The visible result on YouTube, claims disappearing from Studio and ad revenue routing back to you, is typically same-day, though exact timing is outside our control. If a claim is still showing on your channel a day after whitelisting, reach out and we’ll investigate.

What happens to my downloads if I cancel?

Cancelling stops the next renewal but your subscription stays active until the end of the current billing period. Until then, whitelisting and downloads continue to work normally.

Once the period ends, your channels are removed from the whitelist. New uploads using SoundBloom tracks will generate Content ID claims again, but we will not re-apply or initiate Content ID claims on videos you published during your subscription. Your download history and the audio files you’ve already saved are not affected.
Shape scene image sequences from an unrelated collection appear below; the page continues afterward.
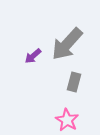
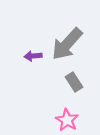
purple arrow: rotated 36 degrees clockwise
gray rectangle: rotated 48 degrees counterclockwise
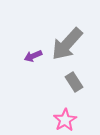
purple arrow: rotated 18 degrees counterclockwise
pink star: moved 2 px left; rotated 10 degrees clockwise
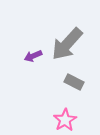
gray rectangle: rotated 30 degrees counterclockwise
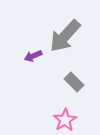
gray arrow: moved 2 px left, 8 px up
gray rectangle: rotated 18 degrees clockwise
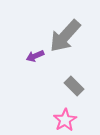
purple arrow: moved 2 px right
gray rectangle: moved 4 px down
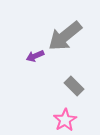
gray arrow: rotated 9 degrees clockwise
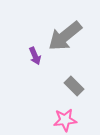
purple arrow: rotated 90 degrees counterclockwise
pink star: rotated 25 degrees clockwise
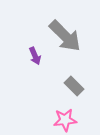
gray arrow: rotated 96 degrees counterclockwise
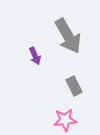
gray arrow: moved 3 px right; rotated 15 degrees clockwise
gray rectangle: rotated 18 degrees clockwise
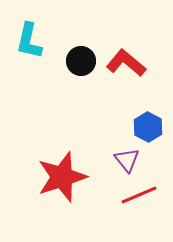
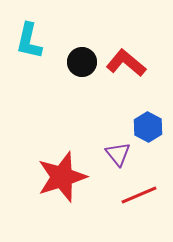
black circle: moved 1 px right, 1 px down
purple triangle: moved 9 px left, 6 px up
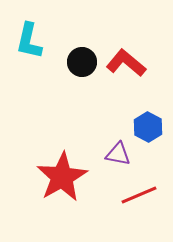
purple triangle: rotated 40 degrees counterclockwise
red star: rotated 12 degrees counterclockwise
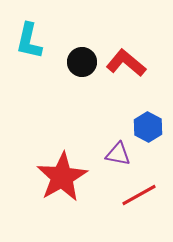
red line: rotated 6 degrees counterclockwise
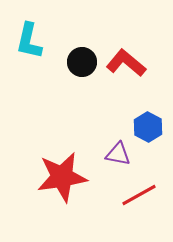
red star: rotated 21 degrees clockwise
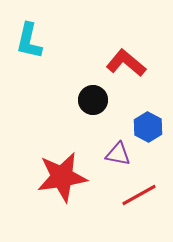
black circle: moved 11 px right, 38 px down
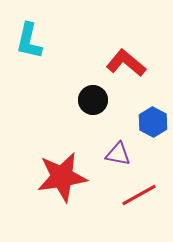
blue hexagon: moved 5 px right, 5 px up
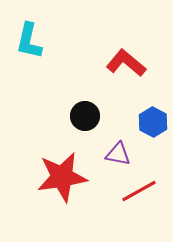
black circle: moved 8 px left, 16 px down
red line: moved 4 px up
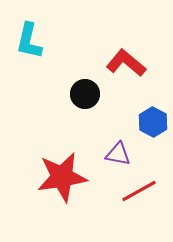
black circle: moved 22 px up
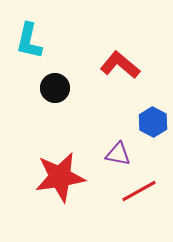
red L-shape: moved 6 px left, 2 px down
black circle: moved 30 px left, 6 px up
red star: moved 2 px left
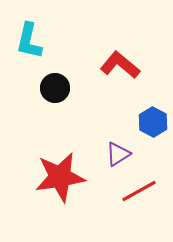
purple triangle: rotated 44 degrees counterclockwise
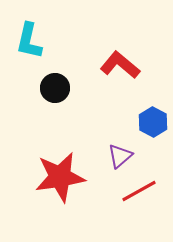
purple triangle: moved 2 px right, 2 px down; rotated 8 degrees counterclockwise
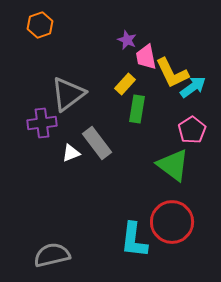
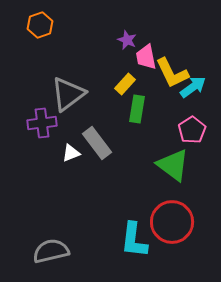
gray semicircle: moved 1 px left, 4 px up
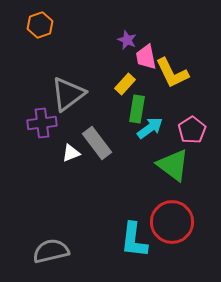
cyan arrow: moved 43 px left, 41 px down
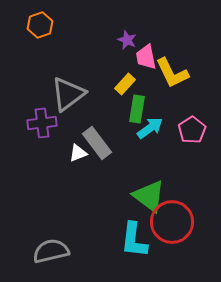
white triangle: moved 7 px right
green triangle: moved 24 px left, 31 px down
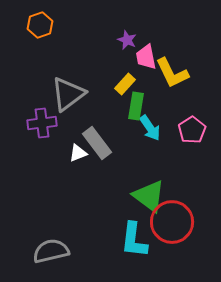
green rectangle: moved 1 px left, 3 px up
cyan arrow: rotated 92 degrees clockwise
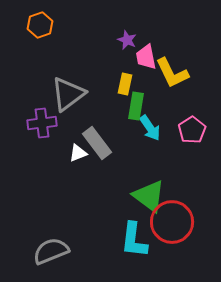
yellow rectangle: rotated 30 degrees counterclockwise
gray semicircle: rotated 9 degrees counterclockwise
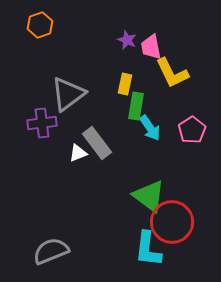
pink trapezoid: moved 5 px right, 10 px up
cyan L-shape: moved 14 px right, 9 px down
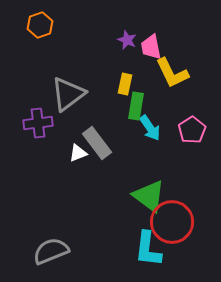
purple cross: moved 4 px left
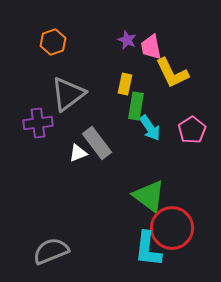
orange hexagon: moved 13 px right, 17 px down
red circle: moved 6 px down
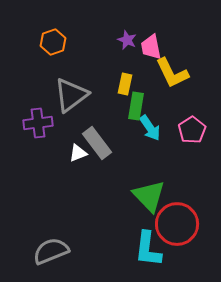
gray triangle: moved 3 px right, 1 px down
green triangle: rotated 9 degrees clockwise
red circle: moved 5 px right, 4 px up
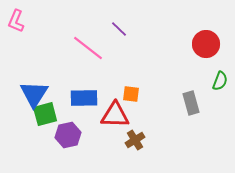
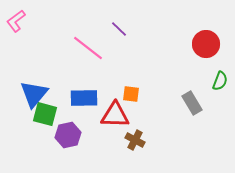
pink L-shape: rotated 30 degrees clockwise
blue triangle: rotated 8 degrees clockwise
gray rectangle: moved 1 px right; rotated 15 degrees counterclockwise
green square: rotated 30 degrees clockwise
brown cross: rotated 30 degrees counterclockwise
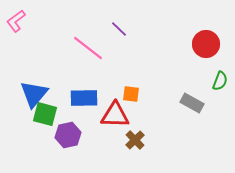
gray rectangle: rotated 30 degrees counterclockwise
brown cross: rotated 18 degrees clockwise
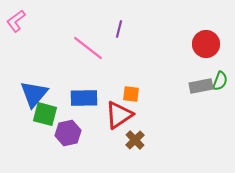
purple line: rotated 60 degrees clockwise
gray rectangle: moved 9 px right, 17 px up; rotated 40 degrees counterclockwise
red triangle: moved 4 px right; rotated 36 degrees counterclockwise
purple hexagon: moved 2 px up
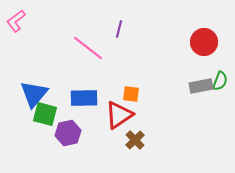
red circle: moved 2 px left, 2 px up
Can I keep using tracks I downloaded after my subscription ends?

Yes. Videos you published while subscribed remain licensed indefinitely. We will not initiate or re-apply Content ID claims on content published during any active subscription, even after you cancel.

You can also keep using tracks from our catalog in new content after cancellation. Usage stays permitted, but those new uploads will generate Content ID claims again the same way they would under the Free tier. Resubscribing re-whitelists your channel and stops new claims on tracks from our catalog.